* Problem statement
Report each line of the entries below that includes "divertimento".

------------------------------------

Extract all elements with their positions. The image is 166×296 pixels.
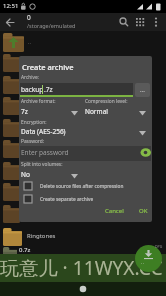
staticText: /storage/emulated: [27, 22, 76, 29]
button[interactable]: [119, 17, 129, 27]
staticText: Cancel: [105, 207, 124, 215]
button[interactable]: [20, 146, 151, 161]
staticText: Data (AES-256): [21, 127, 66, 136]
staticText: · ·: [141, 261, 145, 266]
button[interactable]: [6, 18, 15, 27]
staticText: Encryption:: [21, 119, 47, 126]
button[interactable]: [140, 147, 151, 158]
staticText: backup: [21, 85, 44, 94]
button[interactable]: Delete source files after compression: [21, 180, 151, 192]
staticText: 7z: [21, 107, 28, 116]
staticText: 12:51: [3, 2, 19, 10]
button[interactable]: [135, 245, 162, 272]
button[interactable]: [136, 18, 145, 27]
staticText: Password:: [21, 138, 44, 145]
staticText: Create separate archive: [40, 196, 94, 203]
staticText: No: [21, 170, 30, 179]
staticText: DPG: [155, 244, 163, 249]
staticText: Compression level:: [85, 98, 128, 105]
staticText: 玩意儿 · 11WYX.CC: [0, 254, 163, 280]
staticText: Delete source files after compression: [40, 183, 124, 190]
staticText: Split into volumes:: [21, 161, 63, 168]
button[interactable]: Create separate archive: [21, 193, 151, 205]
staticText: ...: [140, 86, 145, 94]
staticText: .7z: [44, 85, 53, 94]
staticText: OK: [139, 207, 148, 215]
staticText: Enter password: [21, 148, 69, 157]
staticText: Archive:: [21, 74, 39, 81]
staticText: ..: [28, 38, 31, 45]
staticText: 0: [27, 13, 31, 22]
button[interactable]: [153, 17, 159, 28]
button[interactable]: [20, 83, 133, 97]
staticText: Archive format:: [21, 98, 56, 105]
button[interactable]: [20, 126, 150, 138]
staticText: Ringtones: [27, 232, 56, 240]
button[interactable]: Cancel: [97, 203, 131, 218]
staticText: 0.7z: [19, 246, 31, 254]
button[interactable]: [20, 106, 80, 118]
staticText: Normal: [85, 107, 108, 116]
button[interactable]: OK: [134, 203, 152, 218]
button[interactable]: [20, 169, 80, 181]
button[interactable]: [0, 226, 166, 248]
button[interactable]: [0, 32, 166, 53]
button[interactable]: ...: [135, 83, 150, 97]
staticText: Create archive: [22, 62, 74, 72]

------------------------------------

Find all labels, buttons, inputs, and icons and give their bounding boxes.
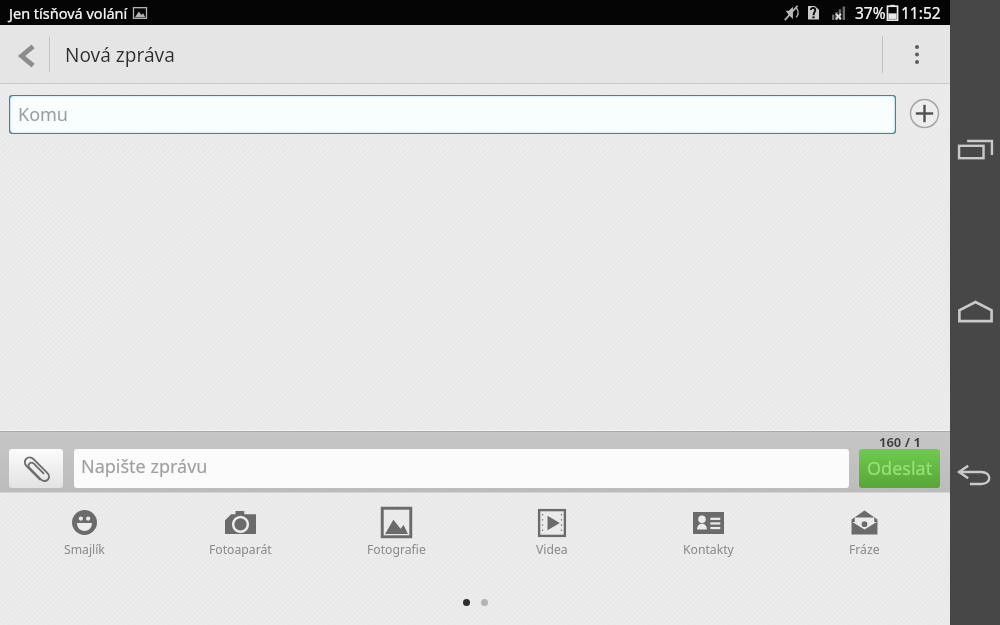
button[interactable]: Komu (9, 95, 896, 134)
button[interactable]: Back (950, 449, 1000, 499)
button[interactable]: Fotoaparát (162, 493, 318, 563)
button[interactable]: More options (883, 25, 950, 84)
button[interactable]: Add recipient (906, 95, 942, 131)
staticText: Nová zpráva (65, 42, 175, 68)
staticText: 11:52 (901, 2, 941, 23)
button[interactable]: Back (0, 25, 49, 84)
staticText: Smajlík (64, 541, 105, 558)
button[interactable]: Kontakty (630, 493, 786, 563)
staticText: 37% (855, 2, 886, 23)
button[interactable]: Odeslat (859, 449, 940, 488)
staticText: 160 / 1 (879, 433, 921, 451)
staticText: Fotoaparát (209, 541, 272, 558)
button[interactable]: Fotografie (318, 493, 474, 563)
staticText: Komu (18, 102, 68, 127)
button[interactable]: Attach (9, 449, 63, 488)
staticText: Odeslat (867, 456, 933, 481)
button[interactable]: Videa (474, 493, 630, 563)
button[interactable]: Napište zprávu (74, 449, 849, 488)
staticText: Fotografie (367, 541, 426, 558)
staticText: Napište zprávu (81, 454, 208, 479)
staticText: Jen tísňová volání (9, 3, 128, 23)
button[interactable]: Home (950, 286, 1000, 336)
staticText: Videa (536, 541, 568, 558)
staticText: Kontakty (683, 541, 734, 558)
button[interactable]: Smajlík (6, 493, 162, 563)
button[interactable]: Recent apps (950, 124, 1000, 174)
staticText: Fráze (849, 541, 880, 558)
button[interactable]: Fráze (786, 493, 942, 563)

------------------------------------

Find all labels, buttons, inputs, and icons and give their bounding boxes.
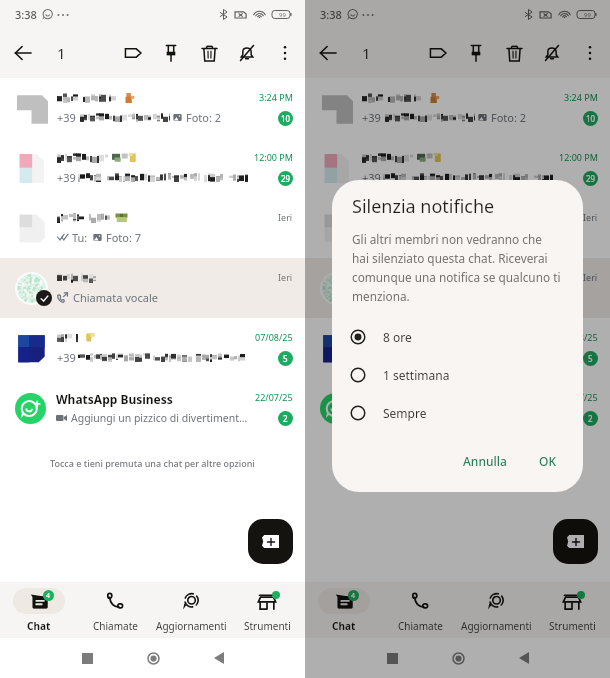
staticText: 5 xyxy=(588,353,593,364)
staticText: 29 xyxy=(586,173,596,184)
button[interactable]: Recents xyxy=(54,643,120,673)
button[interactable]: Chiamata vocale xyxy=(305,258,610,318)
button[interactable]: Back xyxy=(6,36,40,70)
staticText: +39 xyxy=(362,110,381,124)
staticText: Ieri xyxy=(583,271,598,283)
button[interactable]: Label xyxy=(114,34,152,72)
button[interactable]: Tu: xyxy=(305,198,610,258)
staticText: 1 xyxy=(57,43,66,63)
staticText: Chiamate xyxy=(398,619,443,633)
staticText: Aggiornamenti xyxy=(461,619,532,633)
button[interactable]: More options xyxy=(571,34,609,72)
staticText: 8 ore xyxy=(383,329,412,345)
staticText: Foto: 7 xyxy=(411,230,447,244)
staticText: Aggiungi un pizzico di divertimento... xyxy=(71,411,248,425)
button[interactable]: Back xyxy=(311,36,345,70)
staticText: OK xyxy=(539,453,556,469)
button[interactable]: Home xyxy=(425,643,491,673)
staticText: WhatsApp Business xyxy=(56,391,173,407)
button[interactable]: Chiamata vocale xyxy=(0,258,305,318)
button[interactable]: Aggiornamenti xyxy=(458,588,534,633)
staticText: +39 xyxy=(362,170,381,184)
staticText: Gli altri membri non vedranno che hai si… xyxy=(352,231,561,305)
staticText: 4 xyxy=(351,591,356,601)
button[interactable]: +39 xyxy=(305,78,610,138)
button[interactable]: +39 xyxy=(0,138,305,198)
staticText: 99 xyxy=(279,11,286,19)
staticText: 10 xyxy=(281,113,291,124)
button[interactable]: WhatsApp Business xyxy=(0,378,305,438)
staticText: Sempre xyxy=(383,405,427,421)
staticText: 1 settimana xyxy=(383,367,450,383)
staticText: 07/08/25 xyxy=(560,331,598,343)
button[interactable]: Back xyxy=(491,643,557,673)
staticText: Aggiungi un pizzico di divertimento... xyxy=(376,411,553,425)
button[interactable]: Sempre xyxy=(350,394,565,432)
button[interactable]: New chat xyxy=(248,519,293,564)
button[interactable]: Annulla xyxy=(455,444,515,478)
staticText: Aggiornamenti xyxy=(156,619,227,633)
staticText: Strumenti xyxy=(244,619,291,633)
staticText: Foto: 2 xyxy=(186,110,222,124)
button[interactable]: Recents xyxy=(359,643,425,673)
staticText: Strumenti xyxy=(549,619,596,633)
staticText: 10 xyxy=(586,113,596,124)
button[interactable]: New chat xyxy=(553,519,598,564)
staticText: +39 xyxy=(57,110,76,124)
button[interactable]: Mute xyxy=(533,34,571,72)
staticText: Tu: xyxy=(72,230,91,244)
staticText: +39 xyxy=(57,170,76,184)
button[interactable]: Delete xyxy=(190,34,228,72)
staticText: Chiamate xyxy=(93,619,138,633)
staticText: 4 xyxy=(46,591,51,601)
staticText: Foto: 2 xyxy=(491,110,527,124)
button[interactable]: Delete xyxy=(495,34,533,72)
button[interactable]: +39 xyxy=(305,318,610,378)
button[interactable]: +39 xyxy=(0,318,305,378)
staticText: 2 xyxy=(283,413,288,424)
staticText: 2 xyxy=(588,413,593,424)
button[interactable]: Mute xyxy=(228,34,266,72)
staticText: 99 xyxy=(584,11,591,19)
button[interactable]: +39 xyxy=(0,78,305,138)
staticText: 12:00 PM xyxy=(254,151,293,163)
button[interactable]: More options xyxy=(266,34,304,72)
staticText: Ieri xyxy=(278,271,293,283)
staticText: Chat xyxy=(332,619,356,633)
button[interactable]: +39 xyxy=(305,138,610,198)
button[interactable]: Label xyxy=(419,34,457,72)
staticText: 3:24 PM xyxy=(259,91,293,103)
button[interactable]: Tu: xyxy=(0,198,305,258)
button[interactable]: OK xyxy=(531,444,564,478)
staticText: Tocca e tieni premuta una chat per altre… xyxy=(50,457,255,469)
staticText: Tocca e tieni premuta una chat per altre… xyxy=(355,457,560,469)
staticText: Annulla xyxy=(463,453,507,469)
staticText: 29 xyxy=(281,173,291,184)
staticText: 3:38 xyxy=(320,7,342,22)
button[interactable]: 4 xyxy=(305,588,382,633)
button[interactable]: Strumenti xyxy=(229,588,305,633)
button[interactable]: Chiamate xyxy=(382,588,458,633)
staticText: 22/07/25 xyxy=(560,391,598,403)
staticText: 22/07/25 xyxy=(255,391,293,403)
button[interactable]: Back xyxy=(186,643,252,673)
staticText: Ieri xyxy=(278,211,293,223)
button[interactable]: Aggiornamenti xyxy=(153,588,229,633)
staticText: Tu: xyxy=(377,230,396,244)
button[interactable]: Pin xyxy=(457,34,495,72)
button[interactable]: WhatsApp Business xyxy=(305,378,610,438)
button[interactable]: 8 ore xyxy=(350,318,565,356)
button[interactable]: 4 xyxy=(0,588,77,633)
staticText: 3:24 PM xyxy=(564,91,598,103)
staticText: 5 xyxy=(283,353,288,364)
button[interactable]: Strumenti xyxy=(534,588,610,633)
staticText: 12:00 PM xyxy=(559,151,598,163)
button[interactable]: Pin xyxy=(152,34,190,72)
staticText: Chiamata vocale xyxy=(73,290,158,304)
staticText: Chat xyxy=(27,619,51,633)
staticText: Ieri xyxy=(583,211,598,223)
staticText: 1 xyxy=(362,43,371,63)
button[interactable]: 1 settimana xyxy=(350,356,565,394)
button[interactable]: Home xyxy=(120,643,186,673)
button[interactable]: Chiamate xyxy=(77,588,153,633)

------------------------------------

* Response box
staticText: Aggiungi un pizzico di divertimento... xyxy=(71,411,248,425)
staticText: Aggiungi un pizzico di divertimento... xyxy=(376,411,553,425)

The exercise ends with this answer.